— Data in this exercise —

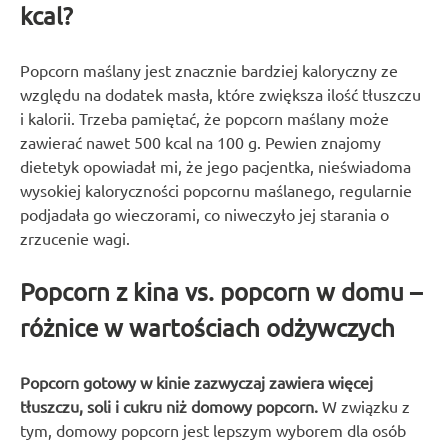
kcal?
Popcorn maślany jest znacznie bardziej kaloryczny ze
względu na dodatek masła, które zwiększa ilość tłuszczu
i kalorii. Trzeba pamiętać, że popcorn maślany może
zawierać nawet 500 kcal na 100 g. Pewien znajomy
dietetyk opowiadał mi, że jego pacjentka, nieświadoma
wysokiej kaloryczności popcornu maślanego, regularnie
podjadała go wieczorami, co niweczyło jej starania o
zrzucenie wagi.
Popcorn z kina vs. popcorn w domu –
różnice w wartościach odżywczych
Popcorn gotowy w kinie zazwyczaj zawiera więcej
tłuszczu, soli i cukru niż domowy popcorn.
W związku z
tym, domowy popcorn jest lepszym wyborem dla osób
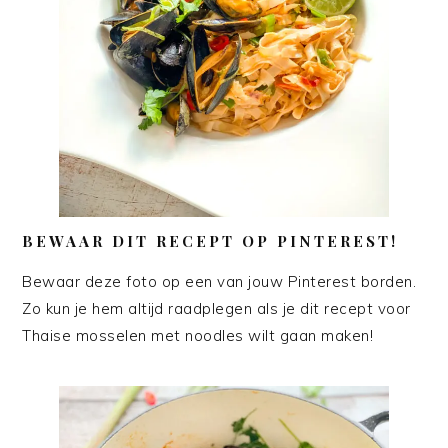
BEWAAR DIT RECEPT OP PINTEREST!
Bewaar deze foto op een van jouw Pinterest borden.
Zo kun je hem altijd raadplegen als je dit recept voor
Thaise mosselen met noodles wilt gaan maken!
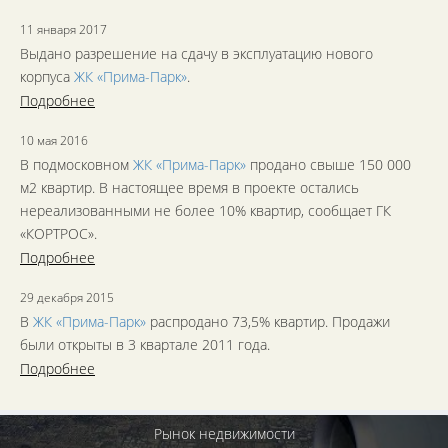
11 января 2017
Выдано разрешение на сдачу в эксплуатацию нового
корпуса
ЖК «Прима-Парк»
.
Подробнее
10 мая 2016
В подмосковном
ЖК «Прима-Парк»
продано свыше 150 000
м2 квартир. В настоящее время в проекте остались
нереализованными не более 10% квартир, сообщает ГК
«КОРТРОС».
Подробнее
29 декабря 2015
В
ЖК «Прима-Парк»
распродано 73,5% квартир. Продажи
были открыты в 3 квартале 2011 года.
Подробнее
Рынок недвижимости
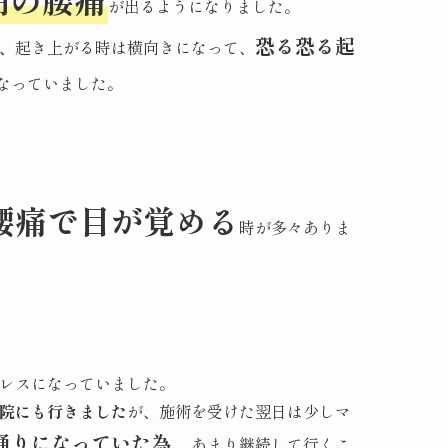
が出るようになりました。
恐る恐る起
、
起き上がる時は横向きになって、
なっていました。
腰痛で目が覚める
時が多々ありま
レスになっていました。
院にも行きました
が、施術を受けた翌日は少しマ
通りになっていた為、
あまり継続して行くこ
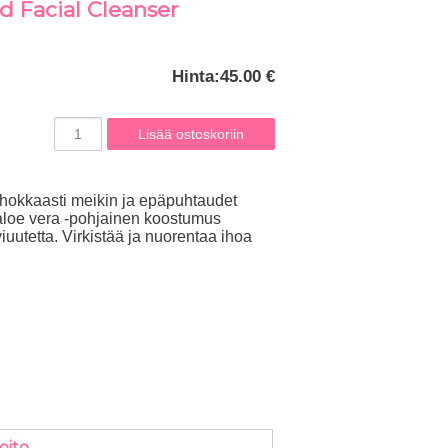
 Facial Cleanser
Hinta:
45.00 €
tehokkaasti meikin ja epäpuhtaudet
a aloe vera -pohjainen koostumus
iuutetta. Virkistää ja nuorentaa ihoa
oito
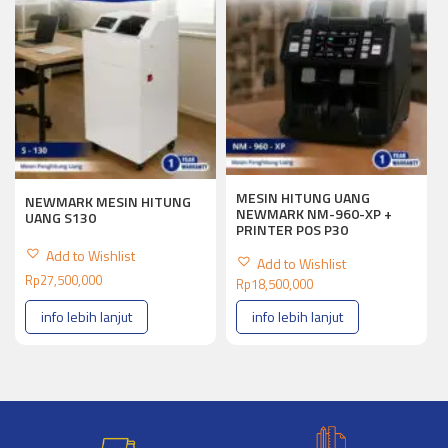
MESIN HITUNG UANG
NEWMARK MESIN HITUNG
NEWMARK NM-960-XP +
UANG S130
PRINTER POS P30
Add to Wishlist
Add to Wishlist
Rp
27,500,000
Rp
18,500,000
info lebih lanjut
info lebih lanjut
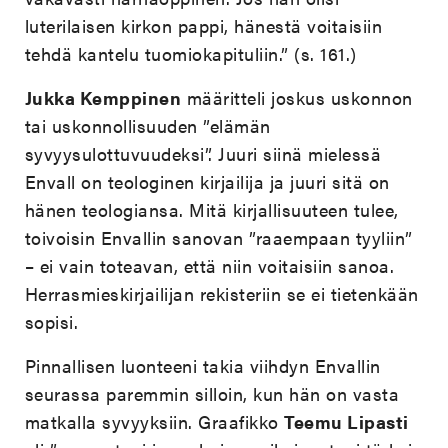
luterilaisen kirkon pappi, hänestä voitaisiin
tehdä kantelu tuomiokapituliin.” (s. 161.)
Jukka Kemppinen
määritteli joskus uskonnon
tai uskonnollisuuden ”elämän
syvyysulottuvuudeksi”. Juuri siinä mielessä
Envall on teologinen kirjailija ja juuri sitä on
hänen teologiansa. Mitä kirjallisuuteen tulee,
toivoisin Envallin sanovan ”raaempaan tyyliin”
– ei vain toteavan, että niin voitaisiin sanoa.
Herrasmieskirjailijan rekisteriin se ei tietenkään
sopisi.
Pinnallisen luonteeni takia viihdyn Envallin
seurassa paremmin silloin, kun hän on vasta
matkalla syvyyksiin. Graafikko
Teemu Lipasti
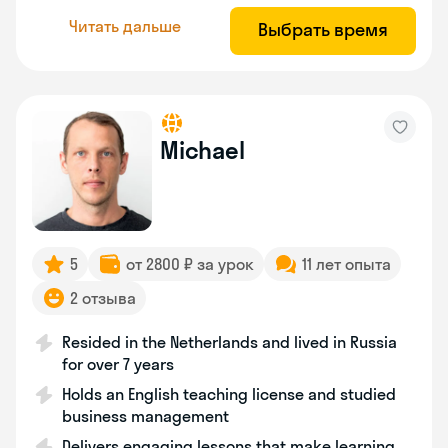
Читать дальше
Выбрать время
Michael
5
от 2800 ₽ за урок
11 лет опыта
2 отзыва
Resided in the Netherlands and lived in Russia
for over 7 years
Holds an English teaching license and studied
business management
Delivers engaging lessons that make learning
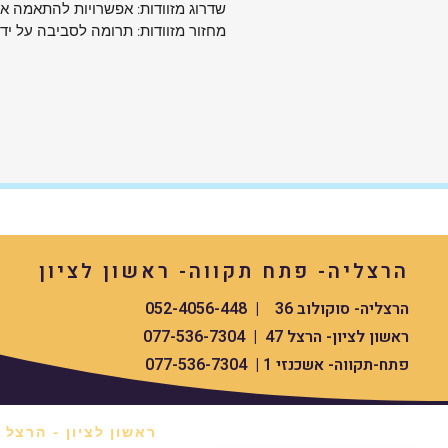
שדרוג מזוודות: אפשרויות להתאמה איש
מחזור מזוודות: תרומה לסביבה על יד
הרצליה- פתח תקווה- ראשון לציון
הרצליה- סוקולוב 36 | 052-4056-448
ראשון לציון- הרצל 47 | 077-536-7304
פתח-תקווה- אשכנזי 1 | 077-536-7304
ראשון לציון - הרצל 47 *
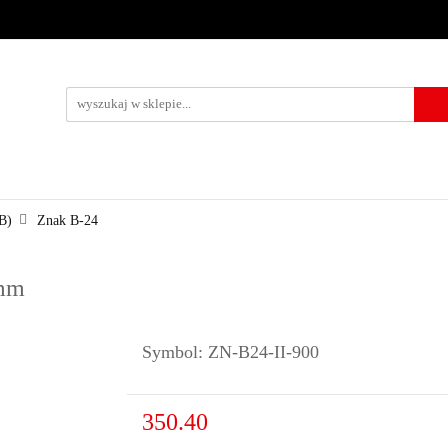
URZĄDZENIA BRD
OZNAKOWANIE BHP
TABLICE I PIKTO
KONTAKT
KOWANIE BHP
TABLICE I PIKTOGRAMY
WYNAJEM
USŁUG
B)
Znak B-24
 mm
Symbol:
ZN-B24-II-900
350.40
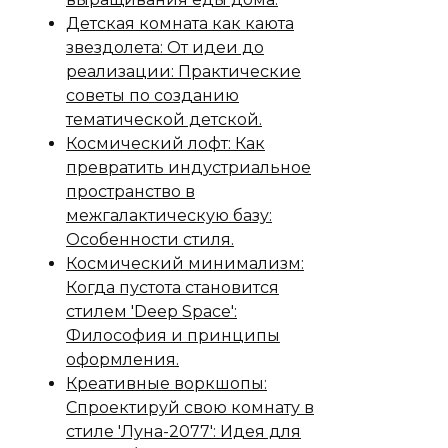
Детская комната как каюта
звездолета: От идеи до
реализации: Практические
советы по созданию
тематической детской.
Космический лофт: Как
превратить индустриальное
пространство в
межгалактическую базу:
Особенности стиля.
Космический минимализм:
Когда пустота становится
стилем 'Deep Space':
Философия и принципы
оформления.
Креативные воркшопы:
Спроектируй свою комнату в
стиле 'Луна-2077': Идея для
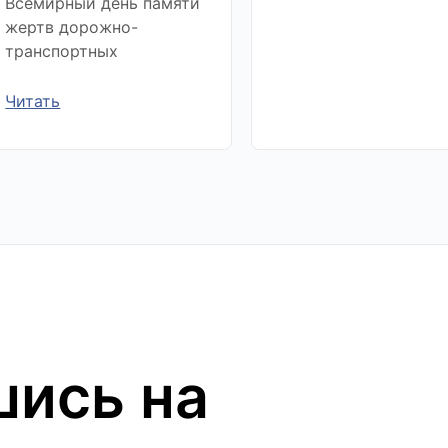
Всемирный день памяти
жертв дорожно-
транспортных
Читать
ись на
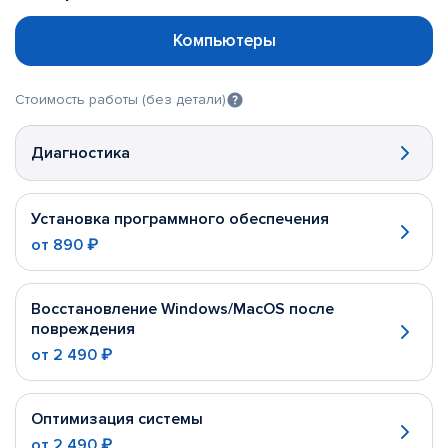
Компьютеры
Стоимость работы (без детали)
Диагностика
Установка программного обеспечения
от
890 ₽
Восстановление Windows/MacOS после
повреждения
от
2 490 ₽
Оптимизация системы
от
2 490 ₽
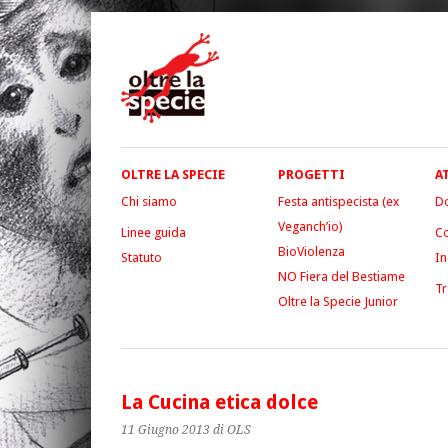
OLTRE LA SPECIE
PROGETTI
A
Chi siamo
Festa antispecista (ex
D
Veganch’io)
Linee guida
Co
BioViolenza
Statuto
In
NO Fiera del Bestiame
Tr
Oltre la Specie Junior
La Cucina etica dolce
11 Giugno 2013
di OLS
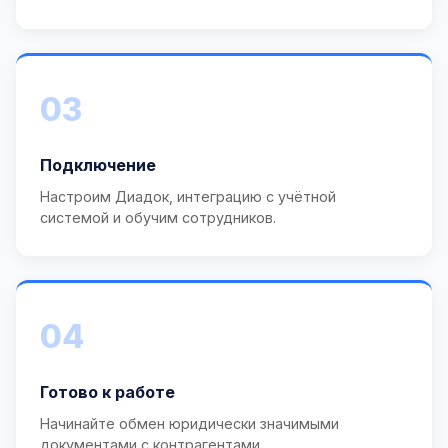
03
Подключение
Настроим Диадок, интеграцию с учётной
системой и обучим сотрудников.
04
Готово к работе
Начинайте обмен юридически значимыми
документами с контрагентами.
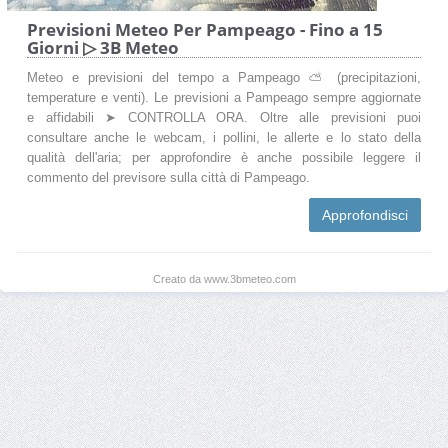
Previsioni Meteo Per Pampeago - Fino a 15
Giorni ▷ 3B Meteo
Meteo e previsioni del tempo a Pampeago ⛅ (precipitazioni,
temperature e venti). Le previsioni a Pampeago sempre aggiornate
e affidabili ➤ CONTROLLA ORA. Oltre alle previsioni puoi
consultare anche le webcam, i pollini, le allerte e lo stato della
qualità dell'aria; per approfondire è anche possibile leggere il
commento del previsore sulla città di Pampeago.
Approfondisci
Creato da www.3bmeteo.com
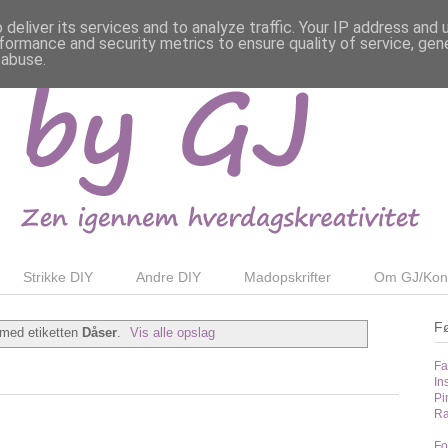
deliver its services and to analyze traffic. Your IP address and
formance and security metrics to ensure quality of service, ge
 abuse.
Strikke DIY
Andre DIY
Madopskrifter
Om GJ/Kon
F
 med etiketten
Dåser
.
Vis alle opslag
Fa
In
Pi
Ra
Fo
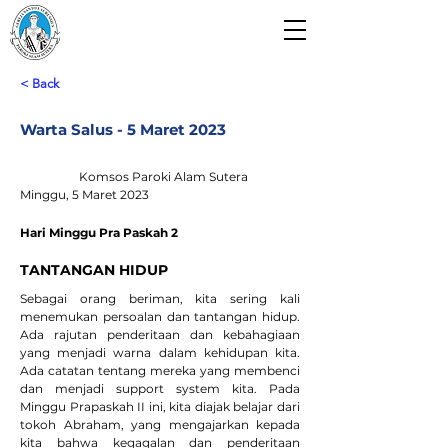
Paroki Alam Sutera
Gereja Santo Laurensius
< Back
Warta Salus - 5 Maret 2023
Komsos Paroki Alam Sutera
Minggu, 5 Maret 2023
Hari Minggu Pra Paskah 2
TANTANGAN HIDUP
Sebagai orang beriman, kita sering kali 
menemukan persoalan dan tantangan hidup. 
Ada rajutan penderitaan dan kebahagiaan 
yang menjadi warna dalam kehidupan kita. 
Ada catatan tentang mereka yang membenci 
dan menjadi support system kita. Pada 
Minggu Prapaskah II ini, kita diajak belajar dari 
tokoh Abraham, yang mengajarkan kepada 
kita bahwa kegagalan dan penderitaan 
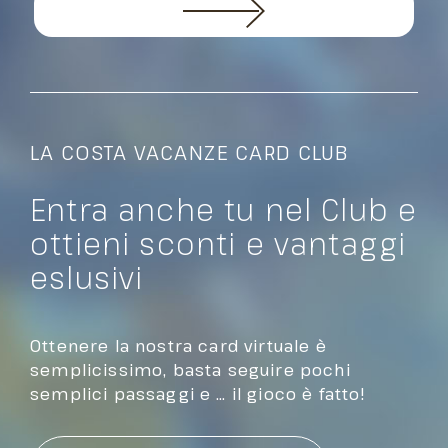
LA COSTA VACANZE CARD CLUB
Entra anche tu nel Club e
ottieni sconti e vantaggi
eslusivi
Ottenere la nostra card virtuale è
semplicissimo, basta seguire pochi
semplici passaggi e … il gioco è fatto!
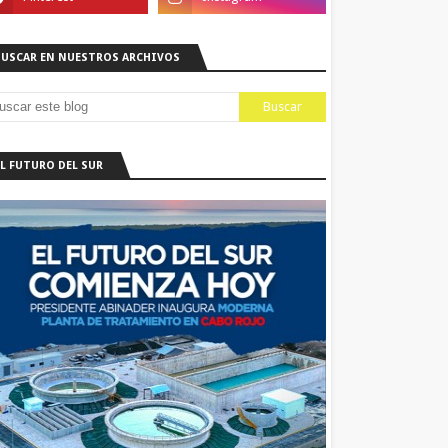
BUSCAR EN NUESTROS ARCHIVOS
EL FUTURO DEL SUR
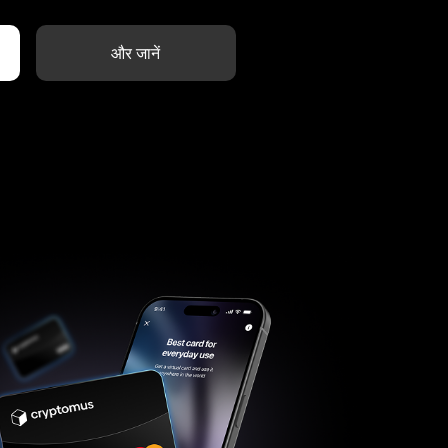
और जानें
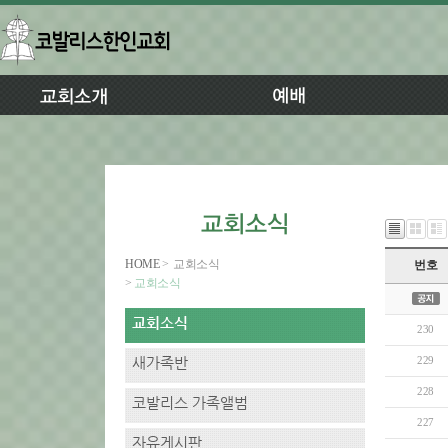
HOME
>
교회소식
번호
>
교회소식
230
229
228
227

— Task prompt —
Please copy all lines of the listing in which the string "HITUNG" occurs.

— Result for this task —
MESIN HITUNG UANG
NEWMARK MESIN HITUNG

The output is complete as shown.